The Pusher component is used to push a validated model to a deployment target during model training or re-training. Before the deployment, Pusher relies on one or more blessings from other validation components to decide whether to push the model or not.

  • Evaluator blesses the model if the new trained model is "good enough" to be pushed to production.
  • (Optional but recommended) InfraValidator blesses the model if the model is mechanically servable in a production environment.

A Pusher component consumes a trained model in SavedModel format, and produces the same SavedModel, along with versioning metadata.

Using the Pusher Component

A Pusher pipeline component is typically very easy to deploy and requires little customization, since all of the work is done by the Pusher TFX component. Typical code looks like this:

pusher = Pusher(
  model=trainer.outputs['model'],
  model_blessing=evaluator.outputs['blessing'],
  infra_blessing=infra_validator.outputs['blessing'],
  push_destination=tfx.proto.PushDestination(
    filesystem=tfx.proto.PushDestination.Filesystem(
        base_directory=serving_model_dir)
  )
)

Pushing a model produced from InfraValidator.

(From version 0.30.0)

InfraValidator can also produce InfraBlessing artifact containing a model with warmup, and Pusher can push it just like a Model artifact.
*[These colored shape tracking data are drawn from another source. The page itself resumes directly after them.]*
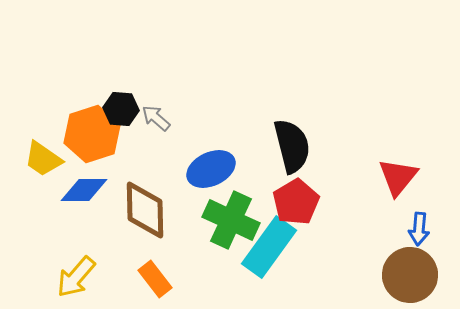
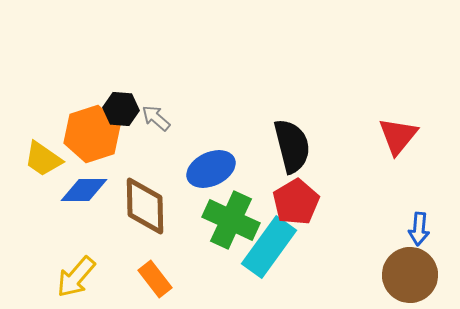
red triangle: moved 41 px up
brown diamond: moved 4 px up
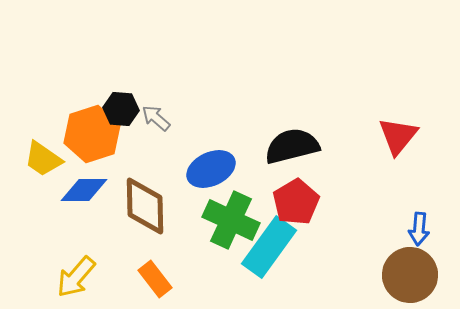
black semicircle: rotated 90 degrees counterclockwise
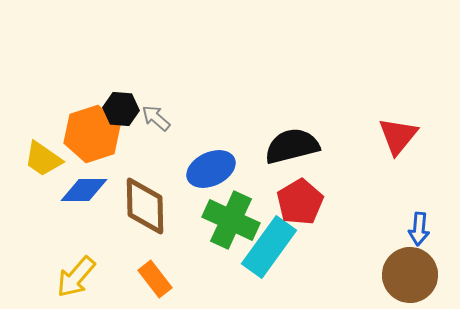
red pentagon: moved 4 px right
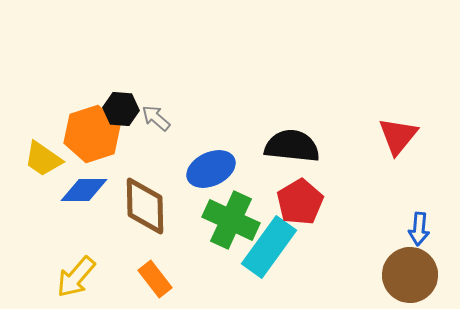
black semicircle: rotated 20 degrees clockwise
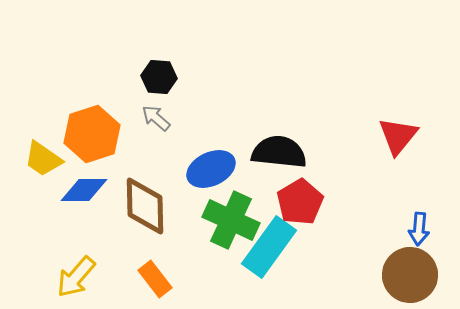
black hexagon: moved 38 px right, 32 px up
black semicircle: moved 13 px left, 6 px down
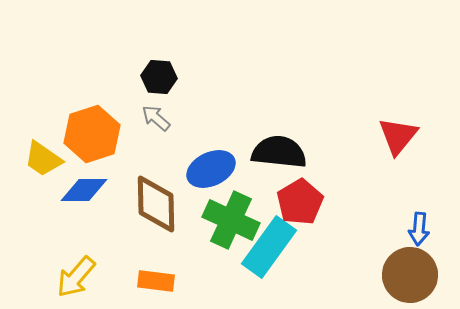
brown diamond: moved 11 px right, 2 px up
orange rectangle: moved 1 px right, 2 px down; rotated 45 degrees counterclockwise
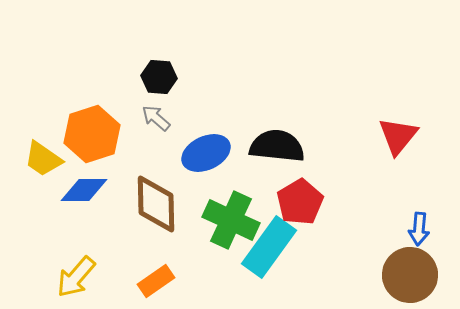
black semicircle: moved 2 px left, 6 px up
blue ellipse: moved 5 px left, 16 px up
orange rectangle: rotated 42 degrees counterclockwise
infra_validator = InfraValidator(
    ...,
    # make_warmup=True will produce a model with warmup requests in its
    # 'blessing' output.
    request_spec=tfx.proto.RequestSpec(..., make_warmup=True)
)

pusher = Pusher(
    # Push model from 'infra_blessing' input.
    infra_blessing=infra_validator.outputs['blessing'],
    push_destination=tfx.proto.PushDestination(...)
)

More details are available in the Pusher API reference.